Ya después de los siete años me puedo acordar de momentos más largos, de olores, del olor del pelo de una de las Danielas, del olor del frutillita que me echaba a la boca, de sensaciones, del miedo a alguien escondido debajo de la cama, de sentir felicidad y gritar por ella, de llorar pateando el suelo y escondiendo la cara entre mis brazos sin que nadie me pesque, de escaparme después de tirarle en la cabeza el control remoto a mi hermano y cerrar la puerta, intentado no perder la gran guerra en el forcejeo de la puerta, de agarrarme del pie de mi tío y no soltarme más y arrastrarme y arrastrarme minutos enteros en el suelo, de que todos los compañeros de curso te toquen el diente, “la paleta”, que está suelta. Qué ganas de volver a vivir tanto las emociones. De complacerse en el camino al sueño. Y no sólo después de alcanzarlo.

Me puedo acordar precisamente en este momento de Rosa Montero, quien habla de lo trascendental en la vida del escritor que es escuchar a esa vocecita aguda en La loca de la casa. La loca sería nuestra imaginación y creatividad, esa que está en gran potencia sólo en la infancia o en esas mentes que son capaces de guardarlas, por siempre. Su casa, sería el escribir, el narrar, el placer de crear mundos imaginarios sin que cueste trabajo hacerlo.

Y todo esto por culpa de la memoria. La memoria. Qué vulnerable es la memoria. Qué daría por poder recordarlo todo. Todo lo visto, todo lo tocado, todo lo sentido, todo lo leído, todo lo escuchado. A veces me gusta imaginar que cuando la muerte llegue, traerá entre sus manos amarillas un libro con toda la historia de nuestra vida escrita. Me imagino que cada uno tendrá hasta la eternidad para poder leerla y releerla desde el mismo prefacio, sin que el tiempo se nos ponga por delante con ambos brazos en la cintura.

3 comentarios:

Roberto Fuznet dijo...

Quizá uno ya está muerto. Y la muerte sea sólo un recordar constante.

Nacho ® dijo...

Bueno... la vida no lo sería sin la muerte.

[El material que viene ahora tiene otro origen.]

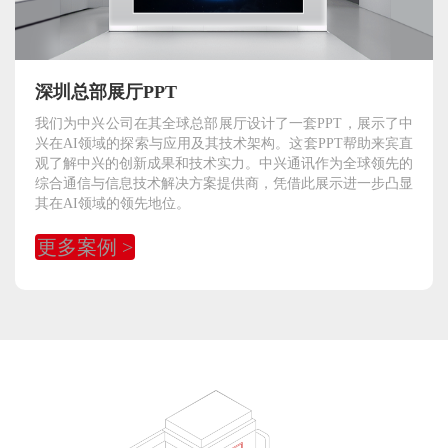
深圳总部展厅PPT
我们为中兴公司在其全球总部展厅设计了一套PPT，展示了中
兴在AI领域的探索与应用及其技术架构。这套PPT帮助来宾直
观了解中兴的创新成果和技术实力。中兴通讯作为全球领先的
综合通信与信息技术解决方案提供商，凭借此展示进一步凸显
其在AI领域的领先地位。
更多案例 >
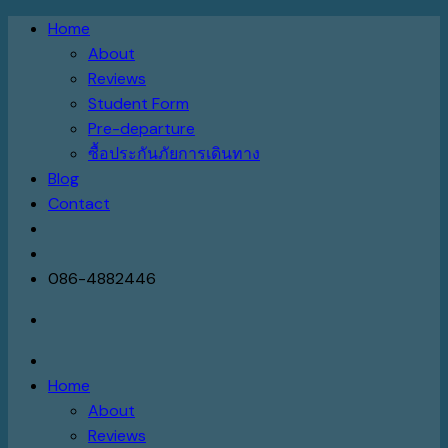
Skip
Home
to
About
content
Reviews
Student Form
Pre-departure
ซื้อประกันภัยการเดินทาง
Blog
Contact
086-4882446
Home
About
Reviews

Excelente texto Muri, hace rato que quería leerte.
Saludos.

Pájaro Navegante dijo...

Creo que cuando uno se va ponendo viejo, el único tema que tenemos en frente es la muerte, cuánto queda, qué puedo hacer para esquivarla, que llegue luego mejor. No hay más que eso.
Cuando eres niño, no hay noción de lo que significa la muerte física, no hay ni siquiera la suposición de que algo empieza ni de que algo termina.